• _Record extracts_:
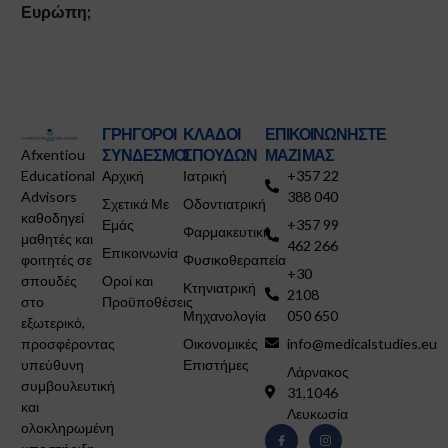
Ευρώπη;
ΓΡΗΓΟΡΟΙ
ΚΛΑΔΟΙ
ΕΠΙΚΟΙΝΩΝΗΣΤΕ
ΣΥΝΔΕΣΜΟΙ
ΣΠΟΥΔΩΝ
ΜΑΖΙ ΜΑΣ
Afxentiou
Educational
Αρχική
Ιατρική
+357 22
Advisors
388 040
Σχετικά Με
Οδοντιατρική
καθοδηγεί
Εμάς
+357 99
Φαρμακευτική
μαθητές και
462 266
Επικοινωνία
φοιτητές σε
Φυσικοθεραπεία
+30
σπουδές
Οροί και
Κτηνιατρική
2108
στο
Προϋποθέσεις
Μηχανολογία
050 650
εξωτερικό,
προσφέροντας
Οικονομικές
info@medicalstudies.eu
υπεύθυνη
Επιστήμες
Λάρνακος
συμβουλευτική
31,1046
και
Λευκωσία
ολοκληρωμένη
* * *
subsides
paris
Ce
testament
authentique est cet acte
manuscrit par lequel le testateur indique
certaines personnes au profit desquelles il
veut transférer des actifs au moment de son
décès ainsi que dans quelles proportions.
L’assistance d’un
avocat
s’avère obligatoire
==
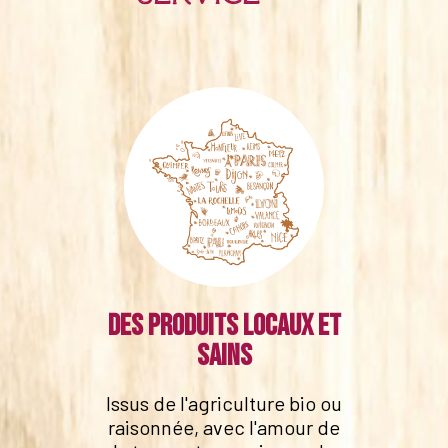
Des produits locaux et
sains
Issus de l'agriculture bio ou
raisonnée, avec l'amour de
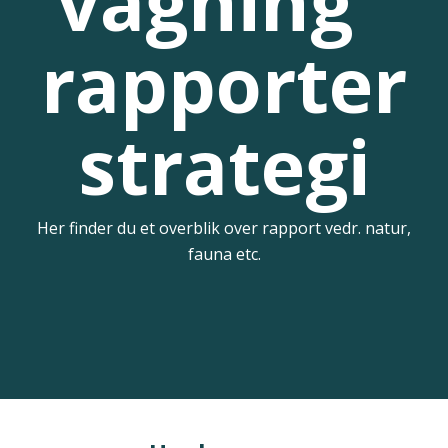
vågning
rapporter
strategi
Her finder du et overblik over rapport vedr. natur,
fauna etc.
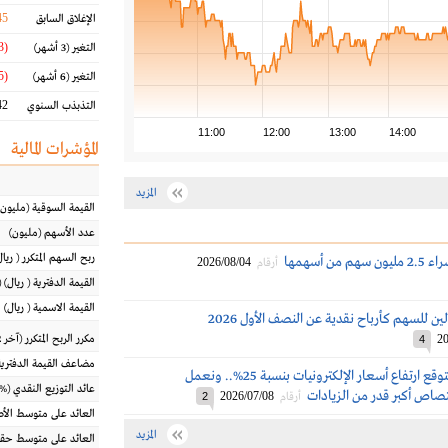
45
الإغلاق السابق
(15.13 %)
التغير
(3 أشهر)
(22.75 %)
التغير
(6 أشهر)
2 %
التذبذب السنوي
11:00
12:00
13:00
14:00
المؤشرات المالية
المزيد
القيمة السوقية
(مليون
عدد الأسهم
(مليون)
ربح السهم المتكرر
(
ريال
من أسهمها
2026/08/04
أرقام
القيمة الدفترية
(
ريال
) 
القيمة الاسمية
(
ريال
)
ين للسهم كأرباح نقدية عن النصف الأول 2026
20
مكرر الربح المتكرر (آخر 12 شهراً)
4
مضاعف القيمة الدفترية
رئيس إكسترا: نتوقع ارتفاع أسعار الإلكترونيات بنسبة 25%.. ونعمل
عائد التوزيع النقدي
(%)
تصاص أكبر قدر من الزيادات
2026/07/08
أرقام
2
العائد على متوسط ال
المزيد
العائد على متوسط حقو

• _Exercise_: Scan the lines above for the word "متوسط" and copy every one where it occurs.

• _Completed task_:
العائد على متوسط ال
العائد على متوسط حقو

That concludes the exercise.